CovenantSQL & Data Security | CSTC conference sharing
Recently, CovenantSQL co-founder & CTO Auxten Wang attended the 2018 China Software Technology Conference and delivered a speech titled “CovenantSQL, The Highly Available Database on the Internet”.
Auxten: CovenantSQL co-founder & CTO; Former Baidu Noah data transmission project leader, 360 operation and maintenance automation project leader; former 360 traffic guard, 360 Tianji project initiator.
Auxten has worked at elong and the Fourth Paradigm as technical director. He holds over 10-year experiences in infrastructure and system security related field.
The following is a summary of some of the speeches:
HA (High Available) levels
First of all, there are four levels I defined according to my personal understanding of HA (high availability) database:
The first level is Time Irrelevant, which is a basic requirement that requires stand-alone stability and does not crash during operation. Taking Mamcached and Nginx as examples, according to our experience, almost no one has ever encountered their bugs.
The next level is Hardware Irrelevant, which means that database is not affected by hardware, which is what we often say in a distributed situation. A single machine failure will not cause the whole server to fall. If you compare the cost of letting them crash, the previous level can be done at almost no cost, just $0. But if you want the hardware to crash, you have to make the server down first. We estimate it will cost about $10,000.
Next one is the high availability of IDC Irrelevant. This is even more difficult. In mainland China, only a few large companies are able to do it and withstand HA breakdown at the IDC level.
There are two examples.

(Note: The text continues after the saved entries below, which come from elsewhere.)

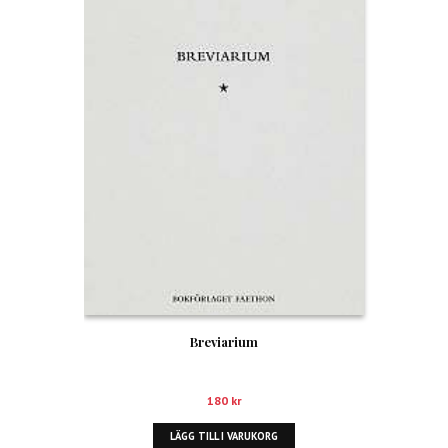
Breviarium
180
kr
LÄGG TILL I VARUKORG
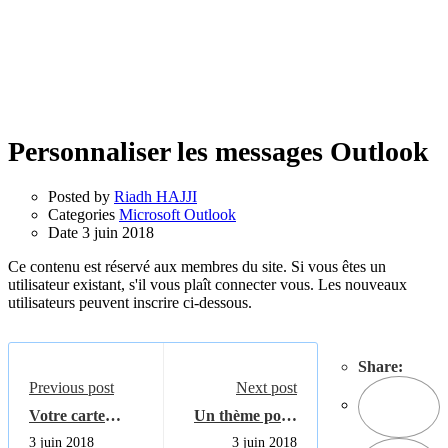
Personnaliser les messages Outlook
Posted by
Riadh HAJJI
Categories
Microsoft Outlook
Date
3 juin 2018
Ce contenu est réservé aux membres du site. Si vous êtes un
utilisateur existant, s'il vous plaît connecter vous. Les nouveaux
utilisateurs peuvent inscrire ci-dessous.
Share:
Previous post
Next post
Votre carte
Un thème pour
graphique
les messages
3 juin 2018
3 juin 2018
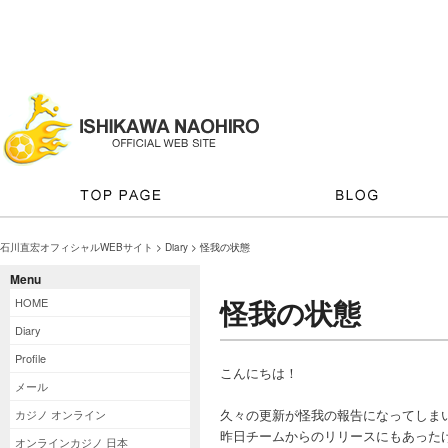
石川直宏オフィシャルWEBサイト
>
Diary
> 怪我の状態
Menu
怪我の状態
HOME
Diary
Profile
こんにちは！
メール
久々の更新が怪我の報告になってしま
カジノ オンライン
昨日チームからのリリースにもあった
オンラインカジノ 日本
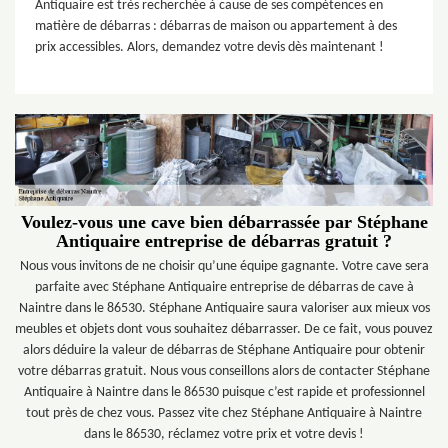
Antiquaire est très recherchée à cause de ses compétences en
matière de débarras : débarras de maison ou appartement à des
prix accessibles. Alors, demandez votre devis dès maintenant !
Voulez-vous une cave bien débarrassée par Stéphane
Antiquaire entreprise de débarras gratuit ?
Nous vous invitons de ne choisir qu’une équipe gagnante. Votre cave sera
parfaite avec Stéphane Antiquaire entreprise de débarras de cave à
Naintre dans le 86530. Stéphane Antiquaire saura valoriser aux mieux vos
meubles et objets dont vous souhaitez débarrasser. De ce fait, vous pouvez
alors déduire la valeur de débarras de Stéphane Antiquaire pour obtenir
votre débarras gratuit. Nous vous conseillons alors de contacter Stéphane
Antiquaire à Naintre dans le 86530 puisque c’est rapide et professionnel
tout près de chez vous. Passez vite chez Stéphane Antiquaire à Naintre
dans le 86530, réclamez votre prix et votre devis !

One is the well-known BitTorrent, which has been banned many times but still alive and tort copyright in most cases. The other is Spanner, which is a globally distributed database developed by Google. It is very powerful to achieve global high-performance consistency. Google Drive is based on Spanner. But in my opinion, these are still not the highest level of high availability.
So here is level 4: Human Irrelevant, what does this mean? It is almost indestructible, it runs on the Internet and is resistant to a variety of malicious attacks. This should be the highest form of HA. Basically, only a planetary-level attack can destroy it. In other words: as long as the Earth does not explode, it will continue to run. A classical example is the controversial Bitcoin.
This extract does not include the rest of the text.